Samuel Corum/Getty Image

I have voted in every election that I have been aware of since the moment I turned 18. I would say every election, but teens are fickle and it's hard to know for sure. I like voting, and more than that I like to have rights. Today, though, is the first time in a decade I will vote for a representative in the U.S. Senate.

I have not had the privilege of voting for a senator since I voted for Democratic candidate Paul Sadler in 2012. Sadler was running in Texas against Ted Cruz. I waited almost an hour outside of a building on the University of Texas campus to vote for him. He lost, of course. But until today, he is the only senator I have been allowed to cast a ballot for.

That's because I moved to Washington, D.C. after college in the spring of 2014 for a job, found a great apartment, and stayed in it for eight years. Because I chose to live in the District, I did not get to have representation in Congress. Just for emphasis, let's sit here for a minute. Had I chosen to live in Northern Virginia, like the young white conservatives who move to the area, I would have had representation. But because I chose to live in the city, I did not get any. According to the 2020 census, 712,000 people live in Washington, D.C. That's more than Wyoming and Vermont, who each have two senators, and a mere 10k less than Alaska, which also, like every other state, has two senators.

D.C. has been able to vote for president since 1964 but continues not to have any voting representation in Congress because of unconstitutional, ridiculous semantics. Specifically, Republicans don't want D.C. to have representation because it votes very, very Democratically. The district went 92 percent for Biden in 2020, and I have to assume that the remaining 8 percent of those voters work for Republicans on the Hill, because I never met one of them. While I lived in D.C., I was enraged about not having a senator. I had no Congresspeople at all for the entirety of the Trump presidency. In 2021, I made a list of 34 times during my life in D.C. that I would have liked to call my senator. So I knew that it sucked. I was very aware of how bad it felt to be reminded constantly that our votes didn't matter as much as everyone else's.

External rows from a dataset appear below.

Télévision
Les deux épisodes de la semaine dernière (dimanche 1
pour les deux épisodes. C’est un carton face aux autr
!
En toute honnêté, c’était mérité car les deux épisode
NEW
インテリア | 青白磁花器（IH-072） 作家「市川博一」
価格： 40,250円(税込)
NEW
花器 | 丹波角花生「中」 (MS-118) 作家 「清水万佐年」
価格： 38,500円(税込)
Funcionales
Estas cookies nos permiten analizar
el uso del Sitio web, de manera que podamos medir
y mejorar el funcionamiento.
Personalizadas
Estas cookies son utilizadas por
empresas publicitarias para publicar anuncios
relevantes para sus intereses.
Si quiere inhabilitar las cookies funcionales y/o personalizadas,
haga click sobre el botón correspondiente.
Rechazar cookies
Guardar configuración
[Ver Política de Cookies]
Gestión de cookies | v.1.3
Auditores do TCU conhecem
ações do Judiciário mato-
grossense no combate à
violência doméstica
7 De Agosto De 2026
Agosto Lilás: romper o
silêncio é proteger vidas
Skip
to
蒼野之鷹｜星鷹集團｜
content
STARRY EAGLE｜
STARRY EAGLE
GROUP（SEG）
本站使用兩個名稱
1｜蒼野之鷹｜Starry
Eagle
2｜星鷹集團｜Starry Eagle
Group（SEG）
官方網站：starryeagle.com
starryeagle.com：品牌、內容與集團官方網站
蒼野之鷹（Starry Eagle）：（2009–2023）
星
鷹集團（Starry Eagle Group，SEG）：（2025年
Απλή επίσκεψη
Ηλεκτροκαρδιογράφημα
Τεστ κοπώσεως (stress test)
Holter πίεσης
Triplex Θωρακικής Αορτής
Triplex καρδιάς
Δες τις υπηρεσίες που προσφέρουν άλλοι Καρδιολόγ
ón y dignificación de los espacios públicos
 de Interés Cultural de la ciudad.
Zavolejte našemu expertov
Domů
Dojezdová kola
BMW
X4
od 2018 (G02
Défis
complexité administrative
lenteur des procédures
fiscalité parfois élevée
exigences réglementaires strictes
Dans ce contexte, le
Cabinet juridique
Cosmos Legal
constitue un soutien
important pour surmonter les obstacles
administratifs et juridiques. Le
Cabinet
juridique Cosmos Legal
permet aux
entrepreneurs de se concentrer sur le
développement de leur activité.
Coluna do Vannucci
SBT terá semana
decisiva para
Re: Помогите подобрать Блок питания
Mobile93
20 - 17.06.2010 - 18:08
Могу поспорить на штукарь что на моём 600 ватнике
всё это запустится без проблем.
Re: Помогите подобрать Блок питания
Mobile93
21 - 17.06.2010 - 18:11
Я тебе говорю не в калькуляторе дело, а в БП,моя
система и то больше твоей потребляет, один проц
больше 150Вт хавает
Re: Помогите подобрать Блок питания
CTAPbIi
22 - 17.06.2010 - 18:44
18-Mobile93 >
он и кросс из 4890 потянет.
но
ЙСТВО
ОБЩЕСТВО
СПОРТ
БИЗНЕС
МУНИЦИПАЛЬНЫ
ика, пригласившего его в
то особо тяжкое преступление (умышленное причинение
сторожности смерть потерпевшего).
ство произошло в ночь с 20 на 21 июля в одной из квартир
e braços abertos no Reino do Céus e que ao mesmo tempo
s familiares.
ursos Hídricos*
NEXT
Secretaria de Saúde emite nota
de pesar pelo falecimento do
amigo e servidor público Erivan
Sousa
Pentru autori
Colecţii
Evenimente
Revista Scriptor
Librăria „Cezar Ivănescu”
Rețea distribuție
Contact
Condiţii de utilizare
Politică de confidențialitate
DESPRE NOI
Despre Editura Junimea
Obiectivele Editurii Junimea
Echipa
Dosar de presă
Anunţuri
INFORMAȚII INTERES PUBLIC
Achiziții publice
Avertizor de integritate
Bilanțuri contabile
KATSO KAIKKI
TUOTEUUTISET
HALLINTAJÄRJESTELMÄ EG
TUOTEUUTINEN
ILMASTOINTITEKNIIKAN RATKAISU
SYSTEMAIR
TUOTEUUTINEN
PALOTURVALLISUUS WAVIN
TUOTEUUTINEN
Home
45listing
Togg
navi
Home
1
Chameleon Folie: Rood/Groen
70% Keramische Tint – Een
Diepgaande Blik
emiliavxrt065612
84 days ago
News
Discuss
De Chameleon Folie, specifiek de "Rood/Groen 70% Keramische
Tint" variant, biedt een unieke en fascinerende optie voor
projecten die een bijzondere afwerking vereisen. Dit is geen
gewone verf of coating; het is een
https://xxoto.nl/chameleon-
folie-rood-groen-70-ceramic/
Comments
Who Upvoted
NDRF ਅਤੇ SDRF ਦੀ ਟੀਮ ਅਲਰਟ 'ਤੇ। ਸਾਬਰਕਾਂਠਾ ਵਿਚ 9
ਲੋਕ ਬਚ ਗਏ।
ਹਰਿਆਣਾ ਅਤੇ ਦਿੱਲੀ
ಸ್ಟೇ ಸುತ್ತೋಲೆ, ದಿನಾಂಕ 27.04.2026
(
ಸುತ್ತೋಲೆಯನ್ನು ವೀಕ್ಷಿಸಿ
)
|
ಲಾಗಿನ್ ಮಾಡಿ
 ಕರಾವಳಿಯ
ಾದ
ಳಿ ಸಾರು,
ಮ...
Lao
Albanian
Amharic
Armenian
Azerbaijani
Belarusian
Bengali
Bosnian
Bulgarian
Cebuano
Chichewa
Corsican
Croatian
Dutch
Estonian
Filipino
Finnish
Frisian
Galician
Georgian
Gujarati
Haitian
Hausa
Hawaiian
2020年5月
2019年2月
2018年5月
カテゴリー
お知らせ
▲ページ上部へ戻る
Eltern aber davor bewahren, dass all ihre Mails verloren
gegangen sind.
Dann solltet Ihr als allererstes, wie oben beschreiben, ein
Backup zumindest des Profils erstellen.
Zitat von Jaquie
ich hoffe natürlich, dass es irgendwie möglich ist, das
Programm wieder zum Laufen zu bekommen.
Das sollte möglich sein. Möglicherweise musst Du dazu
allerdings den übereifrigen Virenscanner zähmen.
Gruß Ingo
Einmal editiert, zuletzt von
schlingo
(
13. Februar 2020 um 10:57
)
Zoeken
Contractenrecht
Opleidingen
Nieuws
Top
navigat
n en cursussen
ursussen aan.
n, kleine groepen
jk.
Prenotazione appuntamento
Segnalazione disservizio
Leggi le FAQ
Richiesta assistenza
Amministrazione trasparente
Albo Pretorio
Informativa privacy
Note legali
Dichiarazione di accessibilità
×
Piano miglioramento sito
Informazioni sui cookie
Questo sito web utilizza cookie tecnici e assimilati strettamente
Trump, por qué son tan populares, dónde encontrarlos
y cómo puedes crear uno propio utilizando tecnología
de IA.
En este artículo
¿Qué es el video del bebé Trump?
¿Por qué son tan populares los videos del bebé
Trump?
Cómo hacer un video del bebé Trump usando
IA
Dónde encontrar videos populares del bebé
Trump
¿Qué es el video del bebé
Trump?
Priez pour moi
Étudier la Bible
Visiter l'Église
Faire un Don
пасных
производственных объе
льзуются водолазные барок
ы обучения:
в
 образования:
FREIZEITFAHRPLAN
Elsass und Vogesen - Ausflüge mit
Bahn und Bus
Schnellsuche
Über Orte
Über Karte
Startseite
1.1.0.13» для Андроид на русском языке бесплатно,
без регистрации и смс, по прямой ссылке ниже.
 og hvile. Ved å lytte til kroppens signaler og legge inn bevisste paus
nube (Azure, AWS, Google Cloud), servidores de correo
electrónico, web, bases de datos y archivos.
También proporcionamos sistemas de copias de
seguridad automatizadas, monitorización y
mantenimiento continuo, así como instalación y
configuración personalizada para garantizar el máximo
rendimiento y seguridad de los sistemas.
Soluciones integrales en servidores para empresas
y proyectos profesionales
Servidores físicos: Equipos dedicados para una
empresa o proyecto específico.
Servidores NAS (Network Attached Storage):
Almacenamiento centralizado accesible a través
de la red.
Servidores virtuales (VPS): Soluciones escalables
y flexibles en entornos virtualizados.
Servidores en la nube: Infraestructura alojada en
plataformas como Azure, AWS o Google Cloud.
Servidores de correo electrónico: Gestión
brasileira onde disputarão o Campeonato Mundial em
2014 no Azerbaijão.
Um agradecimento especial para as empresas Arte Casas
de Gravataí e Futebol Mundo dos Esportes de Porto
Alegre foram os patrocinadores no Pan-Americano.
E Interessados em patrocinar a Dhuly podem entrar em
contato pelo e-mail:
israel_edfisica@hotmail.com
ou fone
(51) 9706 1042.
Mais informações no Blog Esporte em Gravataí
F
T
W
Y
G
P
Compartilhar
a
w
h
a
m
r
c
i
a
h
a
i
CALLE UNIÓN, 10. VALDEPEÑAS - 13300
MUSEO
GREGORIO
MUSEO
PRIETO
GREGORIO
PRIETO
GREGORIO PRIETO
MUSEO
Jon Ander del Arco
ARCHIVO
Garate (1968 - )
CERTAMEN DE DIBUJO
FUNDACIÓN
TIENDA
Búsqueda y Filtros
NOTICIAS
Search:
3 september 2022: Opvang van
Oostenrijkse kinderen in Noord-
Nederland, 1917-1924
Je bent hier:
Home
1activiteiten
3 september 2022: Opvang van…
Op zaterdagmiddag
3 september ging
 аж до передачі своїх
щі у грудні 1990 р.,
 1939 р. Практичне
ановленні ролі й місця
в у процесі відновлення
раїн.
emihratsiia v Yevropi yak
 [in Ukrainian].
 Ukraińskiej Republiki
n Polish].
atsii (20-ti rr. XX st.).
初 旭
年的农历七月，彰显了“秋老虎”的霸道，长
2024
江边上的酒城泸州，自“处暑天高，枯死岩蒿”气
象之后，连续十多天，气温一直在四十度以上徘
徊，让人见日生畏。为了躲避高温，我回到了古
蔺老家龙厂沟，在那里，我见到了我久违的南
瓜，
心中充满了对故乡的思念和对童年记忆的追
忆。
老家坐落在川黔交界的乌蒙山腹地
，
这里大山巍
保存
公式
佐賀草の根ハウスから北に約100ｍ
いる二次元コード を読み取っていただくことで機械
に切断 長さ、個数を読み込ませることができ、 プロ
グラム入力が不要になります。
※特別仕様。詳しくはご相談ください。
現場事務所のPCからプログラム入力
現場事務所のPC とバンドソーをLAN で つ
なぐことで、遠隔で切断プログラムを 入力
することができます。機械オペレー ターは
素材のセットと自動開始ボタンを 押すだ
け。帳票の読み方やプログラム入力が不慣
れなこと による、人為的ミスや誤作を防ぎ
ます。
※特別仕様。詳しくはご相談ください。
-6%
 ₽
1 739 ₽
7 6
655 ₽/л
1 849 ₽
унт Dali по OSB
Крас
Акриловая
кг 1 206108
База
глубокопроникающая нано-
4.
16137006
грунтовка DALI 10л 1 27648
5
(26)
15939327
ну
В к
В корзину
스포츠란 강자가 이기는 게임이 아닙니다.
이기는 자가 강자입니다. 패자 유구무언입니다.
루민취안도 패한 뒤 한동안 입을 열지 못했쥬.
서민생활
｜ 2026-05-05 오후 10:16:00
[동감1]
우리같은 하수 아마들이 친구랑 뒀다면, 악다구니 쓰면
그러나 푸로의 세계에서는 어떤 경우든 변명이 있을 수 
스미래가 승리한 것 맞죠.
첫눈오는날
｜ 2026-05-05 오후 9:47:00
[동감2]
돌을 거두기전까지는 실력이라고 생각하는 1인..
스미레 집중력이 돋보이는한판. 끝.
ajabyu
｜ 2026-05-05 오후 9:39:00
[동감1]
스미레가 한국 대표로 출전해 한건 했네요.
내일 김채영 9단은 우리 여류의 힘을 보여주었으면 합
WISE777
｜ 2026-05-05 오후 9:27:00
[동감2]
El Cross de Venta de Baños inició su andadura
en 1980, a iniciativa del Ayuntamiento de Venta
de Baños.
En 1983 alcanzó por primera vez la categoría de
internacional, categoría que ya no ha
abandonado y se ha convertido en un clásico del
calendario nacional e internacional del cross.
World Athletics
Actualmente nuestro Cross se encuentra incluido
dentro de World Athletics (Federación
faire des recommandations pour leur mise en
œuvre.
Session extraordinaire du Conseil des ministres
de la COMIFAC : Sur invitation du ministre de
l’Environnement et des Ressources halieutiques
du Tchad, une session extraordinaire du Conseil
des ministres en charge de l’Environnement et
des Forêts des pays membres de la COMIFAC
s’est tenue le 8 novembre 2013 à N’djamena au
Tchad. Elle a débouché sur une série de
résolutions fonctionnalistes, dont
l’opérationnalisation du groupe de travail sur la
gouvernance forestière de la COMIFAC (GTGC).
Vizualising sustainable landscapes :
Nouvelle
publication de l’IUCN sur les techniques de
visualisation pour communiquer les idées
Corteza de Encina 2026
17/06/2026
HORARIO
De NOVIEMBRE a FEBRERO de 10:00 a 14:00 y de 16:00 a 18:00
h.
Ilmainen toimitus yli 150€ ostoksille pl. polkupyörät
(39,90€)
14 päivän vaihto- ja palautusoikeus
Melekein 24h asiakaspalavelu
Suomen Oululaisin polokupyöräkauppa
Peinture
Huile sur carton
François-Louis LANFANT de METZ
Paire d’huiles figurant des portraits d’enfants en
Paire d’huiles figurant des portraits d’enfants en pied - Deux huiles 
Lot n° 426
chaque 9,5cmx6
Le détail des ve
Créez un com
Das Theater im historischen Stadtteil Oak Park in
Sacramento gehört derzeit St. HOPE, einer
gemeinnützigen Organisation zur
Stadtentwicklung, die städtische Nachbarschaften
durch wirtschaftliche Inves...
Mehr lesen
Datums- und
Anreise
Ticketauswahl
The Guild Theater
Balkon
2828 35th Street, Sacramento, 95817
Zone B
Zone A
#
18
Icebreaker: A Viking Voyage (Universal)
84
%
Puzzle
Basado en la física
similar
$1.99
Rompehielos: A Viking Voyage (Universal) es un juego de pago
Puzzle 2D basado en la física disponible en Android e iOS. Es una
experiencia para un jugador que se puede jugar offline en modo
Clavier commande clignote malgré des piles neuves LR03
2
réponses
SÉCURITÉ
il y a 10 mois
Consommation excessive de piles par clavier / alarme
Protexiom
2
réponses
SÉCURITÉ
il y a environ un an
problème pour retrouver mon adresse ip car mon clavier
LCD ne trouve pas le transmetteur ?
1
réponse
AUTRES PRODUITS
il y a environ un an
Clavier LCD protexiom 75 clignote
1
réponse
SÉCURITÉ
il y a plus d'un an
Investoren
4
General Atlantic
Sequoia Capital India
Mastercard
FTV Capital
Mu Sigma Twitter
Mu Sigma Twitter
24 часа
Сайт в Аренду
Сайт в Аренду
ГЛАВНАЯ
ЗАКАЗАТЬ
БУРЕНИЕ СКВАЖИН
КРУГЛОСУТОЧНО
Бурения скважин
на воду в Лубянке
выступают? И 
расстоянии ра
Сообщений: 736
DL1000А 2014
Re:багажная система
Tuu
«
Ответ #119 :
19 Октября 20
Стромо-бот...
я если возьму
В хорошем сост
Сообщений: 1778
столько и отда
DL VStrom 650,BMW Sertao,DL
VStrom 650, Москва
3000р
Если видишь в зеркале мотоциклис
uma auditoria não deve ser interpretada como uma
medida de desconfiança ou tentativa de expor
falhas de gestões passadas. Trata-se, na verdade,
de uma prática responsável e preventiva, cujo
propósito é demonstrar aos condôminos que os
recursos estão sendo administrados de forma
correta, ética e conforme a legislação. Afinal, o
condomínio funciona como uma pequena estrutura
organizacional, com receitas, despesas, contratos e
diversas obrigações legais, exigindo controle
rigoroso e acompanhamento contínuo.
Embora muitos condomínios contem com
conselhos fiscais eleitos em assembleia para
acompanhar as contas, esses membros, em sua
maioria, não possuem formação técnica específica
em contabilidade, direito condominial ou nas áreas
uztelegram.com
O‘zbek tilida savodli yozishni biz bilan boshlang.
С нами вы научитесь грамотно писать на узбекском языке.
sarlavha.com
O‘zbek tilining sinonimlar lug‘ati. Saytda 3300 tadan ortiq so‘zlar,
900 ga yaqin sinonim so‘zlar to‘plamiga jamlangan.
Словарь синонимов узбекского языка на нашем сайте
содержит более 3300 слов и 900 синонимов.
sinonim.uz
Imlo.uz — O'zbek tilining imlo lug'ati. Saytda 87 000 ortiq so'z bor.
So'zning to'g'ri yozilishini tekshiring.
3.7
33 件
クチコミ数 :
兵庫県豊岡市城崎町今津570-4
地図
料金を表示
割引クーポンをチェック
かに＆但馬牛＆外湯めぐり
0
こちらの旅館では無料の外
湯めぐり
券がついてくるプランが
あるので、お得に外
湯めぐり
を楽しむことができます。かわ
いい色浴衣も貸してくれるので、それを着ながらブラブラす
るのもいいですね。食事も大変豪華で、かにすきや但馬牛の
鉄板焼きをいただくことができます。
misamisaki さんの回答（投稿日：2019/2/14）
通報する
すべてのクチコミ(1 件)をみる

I moved to Philadelphia in the spring, just in time to miss the registration for the primaries. Immediately, I felt a surge of sadness seeing the promotional material and getting the ads. I felt sad for the people of D.C. who deserve to have a senator, and sad for our country that could have two more Democratic senators if it would just recognize the 2016 D.C. vote in favor of statehood.

Today, I will vote for John Fetterman, one of the first politicians I've felt excited to vote for in a long time. If he wins, I will call his office all the time. I will beg him to lobby for D.C. statehood, and to codify the right to abortion, and to lift people out of poverty. I will call his office so much, he will get sick of me! If he loses, it will be devastating for all of us in so many ways. But I will still call the office because whoever sits in that chair, whether I like them or not, will be my senator.